In fact, these stores often also carry skis and boots, so shop around and see what you can find. This will save you the expense of hiring these goods on the mountain where prices are a premium. Recently at secondhand shops in Melbourne, I got a Gore-Tex jacket for $15, gloves for $5, and I’ve seen skis sold for $40. Aldi also has an annual stock of ski gear at low prices.
If you can’t find what you’re looking for secondhand, consider also hiring your gear before you leave for your trip – you’ll find everything is way cheaper off the mountain.
Nathan Fenton, online and marketing officer for Falls Creek resort, says if you plan to visit the snowfields more than once in a season you can also save a lot on lift passes and resort entry by purchasing a season pass during discount periods.
“A Falls Creek Season permit (access to the slopes and carpark) costs just $290 during the early bird sale period, which is around the same price as a six-day pass on the gate. The ‘hero pass’ is also one of the best deals in the country, giving season-long ski lift access to both Falls Creek and Mount Hotham in 2015 for under $750 in its sale period,” he says.
Scope out the best deals
You don’t need to limit yourself to skiing at premium resorts such as Perisher, Falls Creek or Mount Buller.
Other resorts like Mount Baw Baw and Thredbo offer much cheaper lift tickets and accommodation options and often still provide excellent skiing opportunities, depending on the amount of snow in any given season.
Thredbo, for example, is offering 20% off lift tickets and gear rental if organised seven days in advance. Thredbo is also the only ski resort in Australia with a YHA hostel where rates start at around $60 a night.
Nadia Fadel, who runs the Thredbo YHA, says one of the big advantages of staying in a communal hostel is that you cook your own meals. The YHA is located within the Thredbo Resort and “only a few minutes from the Kosciuszko express chairlift, which means many of our guests choose to wander back to the hostel and make use of the communal facilities for lunch and a break in the middle of their day,” says Fadel.
Sleep off the mountain
While there is nothing quite like the feeling of being able to ski home to your hostel at the end of the day, there’s no doubt that finding alternative accommodation off the mountain is a much more affordable way to go. All-inclusive trips also allow you to plan everything upfront so you can remain within budget.

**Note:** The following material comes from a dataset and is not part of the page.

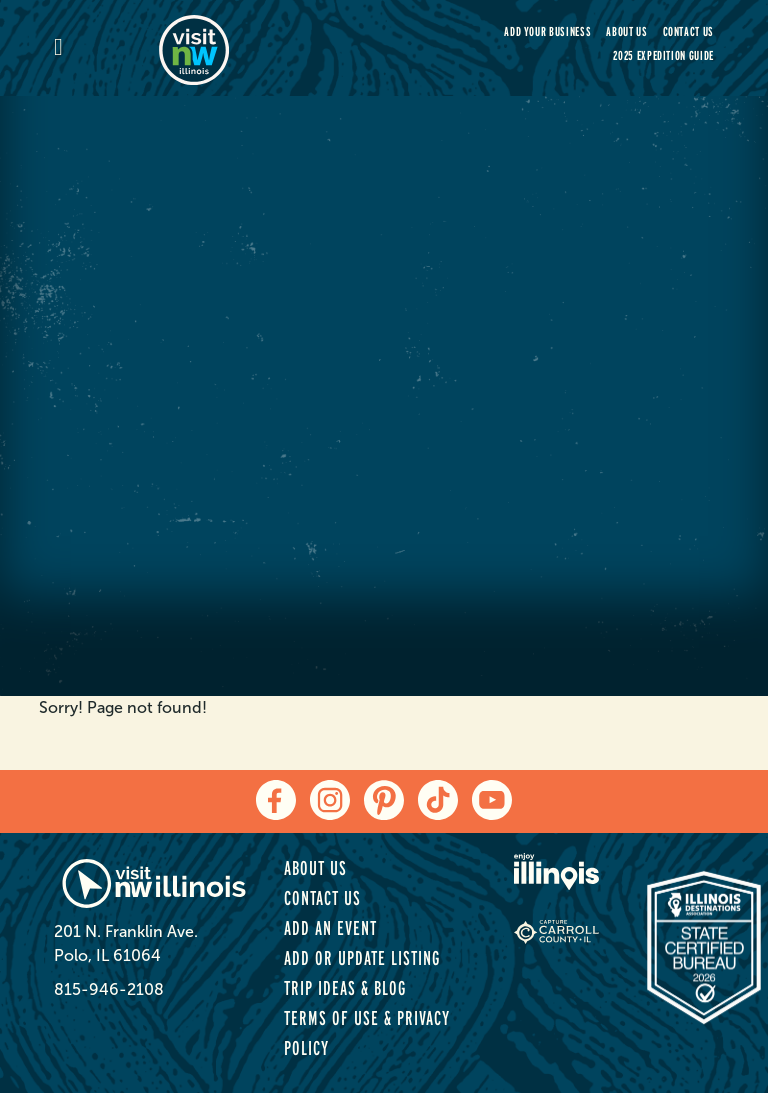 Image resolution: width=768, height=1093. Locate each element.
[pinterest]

You can book an all-inclusive self-drive ski weekend at the Jindabyne Sports and Recreation Camp that covers accommodation, ski gear hire, park entry and lift tickets. Prices are $601 for the entire weekend or $252 for meals and accommodation only. These deals are only available on specific weekends and must be booked in advance.
According to Steve Manning, centre manager of the Jindabyne Sports and Recreation Centre, the all-inclusive option such as self-drive ski weekends that include accommodation, meals, ski hire, lift tickets, lessons and park entry is the best value available in the ski fields.
“Skiing in the low season is a less expensive way to visit the snowfields. The ski resorts have also spent quite a bit of money in snow-making so there’s usually excellent snow conditions at both ends of the season,” he says.
You don’t need to ski every day
Lift tickets will be your biggest expense on a ski holiday, and there is no way to avoid being slugged with day-ticket prices of up to $130 a day. But you don’t need to go skiing all day, every day to have a great holiday.
There are plenty of other activities available these days in Australian ski resorts – from cross-country skiing in the Bogong high plains, to tobogganing tracks, to breathtaking walks around the national parks, or even just sitting in front of the fire at the ski lodge with a good book and a steaming mug of hot chocolate.